Leftovers: Coconuts, Genebank, Vegetables, Famine, Danish, Bissap, Brazil nuts, Dates, Papas y mas, Fruit, Rice, Everything
We found these nibbles at the back of the fridge, and they’re not too mouldy, so lets fry them up before we get anything fresh.
- Boss of India’s agricultural research exhorts international coconut genebank to do more and be heard.
- And, first out of the gate for 2012, Nepal says it will create a new genebank for plants “on the verge of extinction”.
- Immigrant urban agriculture — in Cleveland, Ohio.
- Aid man Edward Carr interviewed: “drought does not equal famine”
- Meetings on “biodiversity” in Europe, under the Danish presidency. Indigestible?

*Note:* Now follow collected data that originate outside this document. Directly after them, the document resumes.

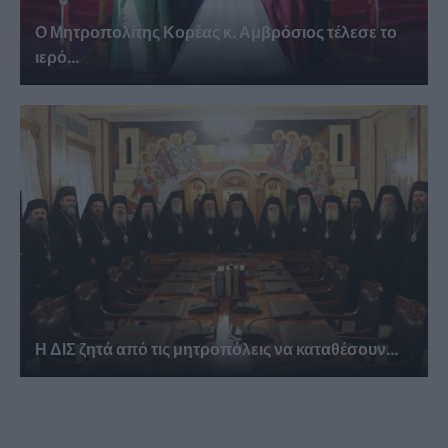
Ο Μητροπολίτης Κορέας κ. Αμβρόσιος τέλεσε το
ιερό...
Η ΔΙΣ ζητά από τις μητροπόλεις να καταθέσουν...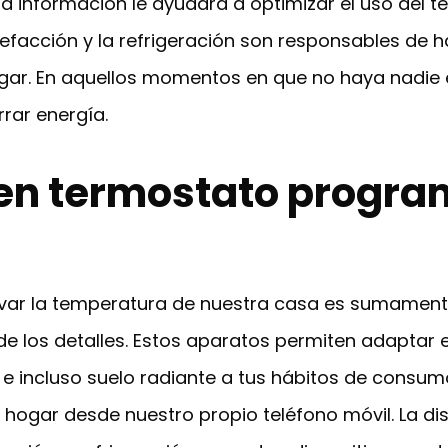
a información le ayudará a optimizar el uso del 
efacción y la refrigeración son responsables de 
ogar. En aquellos momentos en que no haya nadie 
ar energía.
 en termostato progr
llevar la temperatura de nuestra casa es sumame
los detalles. Estos aparatos permiten adaptar el 
e incluso suelo radiante a tus hábitos de consumo
 hogar desde nuestro propio teléfono móvil. La d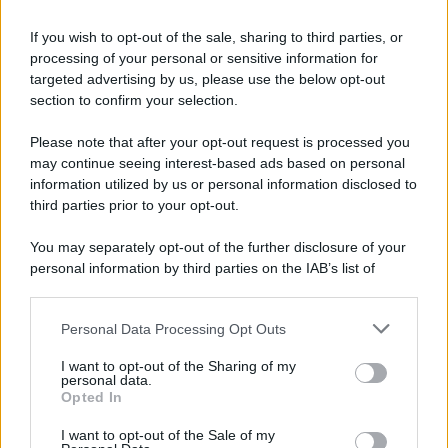
If you wish to opt-out of the sale, sharing to third parties, or
processing of your personal or sensitive information for
targeted advertising by us, please use the below opt-out
section to confirm your selection.
Please note that after your opt-out request is processed you
may continue seeing interest-based ads based on personal
information utilized by us or personal information disclosed to
third parties prior to your opt-out.
You may separately opt-out of the further disclosure of your
personal information by third parties on the IAB’s list of
News Adnkronos
downstream participants.
Covid, picco di casi in Cina: a luglio è
Personal Data Processing Opt Outs
This information may also be disclosed by us to third parties
tornato al primo posto tra le infezioni
on the IAB’s List of Downstream Participants that may further
respiratorie
I want to opt-out of the Sharing of my
disclose it to other third parties.
personal data.
Opted In
Please note that this website/app uses one or more Google
services and may gather and store information including but
I want to opt-out of the Sale of my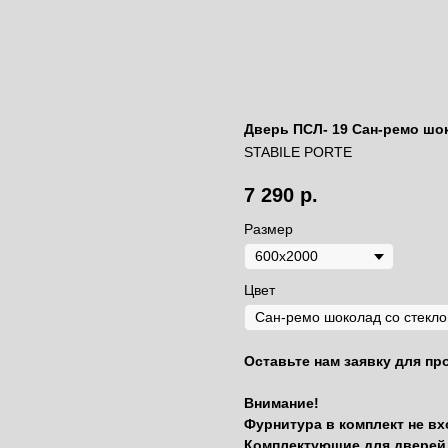
Дверь ПСЛ- 19 Сан-ремо шок
STABILE PORTE
7 290
р.
Размер
Цвет
Оставьте нам заявку для пр
Внимание!
Фурнитура в комплект не вх
Комплектующие для дверей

- Hibiscus tea, what a tonic.
- Resources Research goes crazed for book about brazil nuts, and other Amazonian agrobiodiversity.

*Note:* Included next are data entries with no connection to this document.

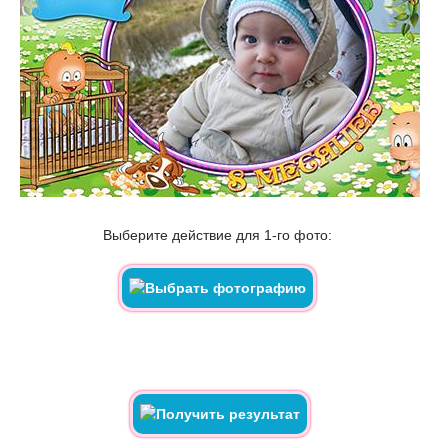
Выберите действие для 1-го фото: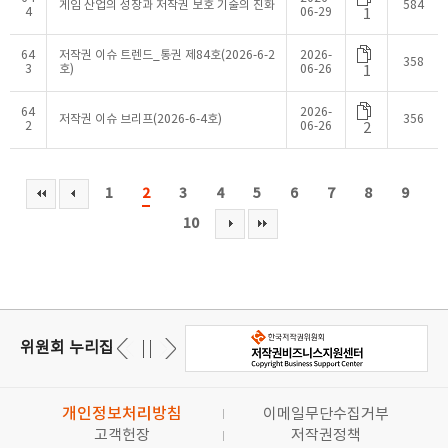
게임 산업의 성장과 저작권 보호 기술의 진화
584
4
06-29
1
64
저작권 이슈 트렌드_통권 제84호(2026-6-2
2026-
358
3
호)
06-26
1
64
2026-
저작권 이슈 브리프(2026-6-4호)
356
2
06-26
2
1
2
3
4
5
6
7
8
9
10
위원회 누리집
개인정보처리방침
이메일무단수집거부
고객헌장
저작권정책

- A cure for Bayoud disease of dates? And it’s based on medicinal plants!
- Pueblos andinos reciben ejemplares de tubérculos nativos. Otra vez?
- Guerilla grafting? Now there’s an idea for “covert agriculture”. Wonder what the graftees think.

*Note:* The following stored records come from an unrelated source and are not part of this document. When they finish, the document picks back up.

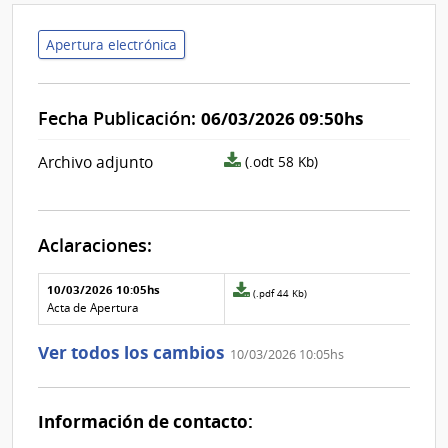
Apertura electrónica
Fecha Publicación:
06/03/2026 09:50hs
archivo
Archivo adjunto
(.odt 58 Kb)
adjunto/pliego
Aclaraciones:
Aclaraciones del llamado
Fecha y
10/03/2026 10:05hs
Archivo
(.pdf 44 Kb)
texto de
Archivo
adjunto
Acta de Apertura
la
de la
de
aclaración
aclaración
la
Ver todos los cambios
10/03/2026 10:05hs
aclaración
Nº
0
Información de contacto:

- “The giant panda of the botanical world”? Blimey. A new reserve for real wild rice.
- Huge Satoyama-style paper from Bioversity on THE USE OF AGROBIODIVERSITY BY INDIGENOUS AND TRADITIONAL AGRICULTURAL COMMUNITIES IN: ADAPTING TO CLIMATE CHANGE And they’re the ones doing the shouting.
Farming in Eastern Ethiopia
The Guardian has a slideshow on small-scale farming in Ethiopia, mostly showcasing the Wrold Food Programme’s Meret project. Which is great, if it draws attention to the ways in which the Ethiopian people are working to make themselves more food secure. But (and there’s always a but, because we always want more) can you really trust the information in the picture captions? Slide 6, for example; is that really pigeon pea the women are harvesting? Doesn’t look like it to me. And slide 13? The plants shown are said to include “false banana (it looks like a banana tree, but is actually cassava)”.
The pedant will sneer at banana being described as a tree; we’re OK with that. But what is this false banana cassava, “called kobe in Amharic“? ((Come to think of it, the website I got that from is top of the Google search for “false banana cassava”. Can Guardian fact-finding be that lame?)) Many more sources seem to think “false banana” is ensete (Ensete ventricosum). That makes sense. and quite a few refer to the fermented starchy corms of the plant, called kocho. But of a link to Manihot esculenta, not a sign.
What’s that you say? “Look who’s a pedant now?” You clearly don’t understand our thirst for true knowledge. Someone, somewhere must know for sure whether someone, somewhere, truly calls enset cassava.